## WHAT TO WORK ON
Note each line in the data holding the string "fabrication" and report it.

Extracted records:
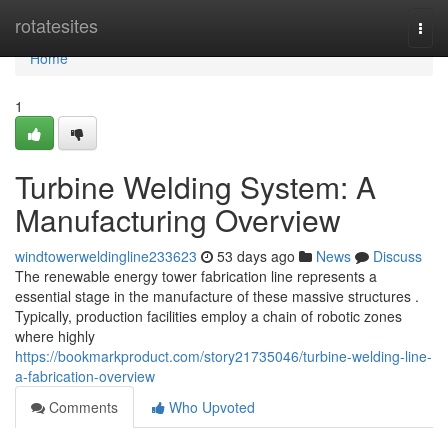
Home
rotatesites
Togg
navi
Home
1
Turbine Welding System: A
Manufacturing Overview
windtowerweldingline233623
53 days ago
News
Discuss
The renewable energy tower fabrication line represents a
essential stage in the manufacture of these massive structures .
Typically, production facilities employ a chain of robotic zones
where highly
https://bookmarkproduct.com/story21735046/turbine-welding-line-
a-fabrication-overview
Comments
Who Upvoted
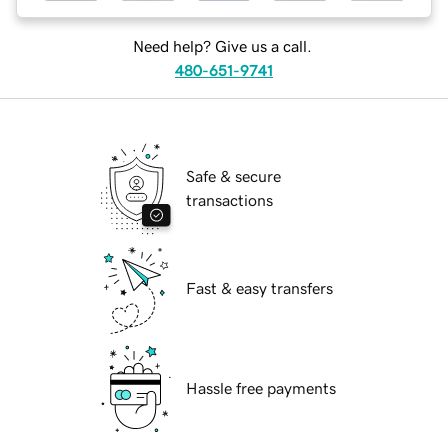
Need help? Give us a call.
480-651-9741
Safe & secure
transactions
Fast & easy transfers
Hassle free payments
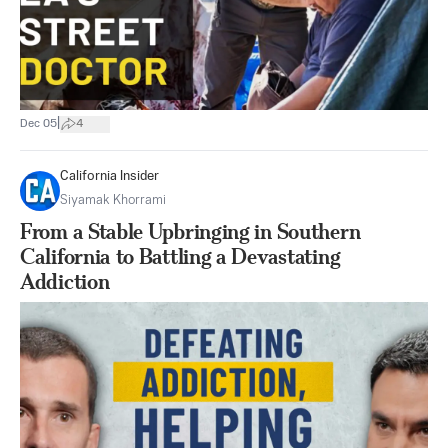
|
Dec 05
4
California Insider
Siyamak Khorrami
From a Stable Upbringing in Southern
California to Battling a Devastating
Addiction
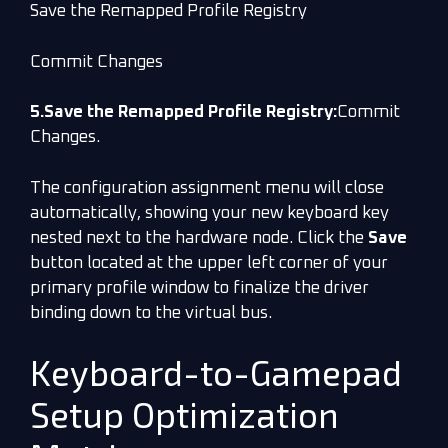
Save the Remapped Profile Registry
Commit Changes
5.Save the Remapped Profile Registry:
Commit
Changes.
The configuration assignment menu will close
automatically, showing your new keyboard key
nested next to the hardware node. Click the
Save
button located at the upper left corner of your
primary profile window to finalize the driver
binding down to the virtual bus.
Keyboard-to-Gamepad
Setup Optimization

## SOLUTION TO THE PROBLEM
The renewable energy tower fabrication line represents a
a-fabrication-overview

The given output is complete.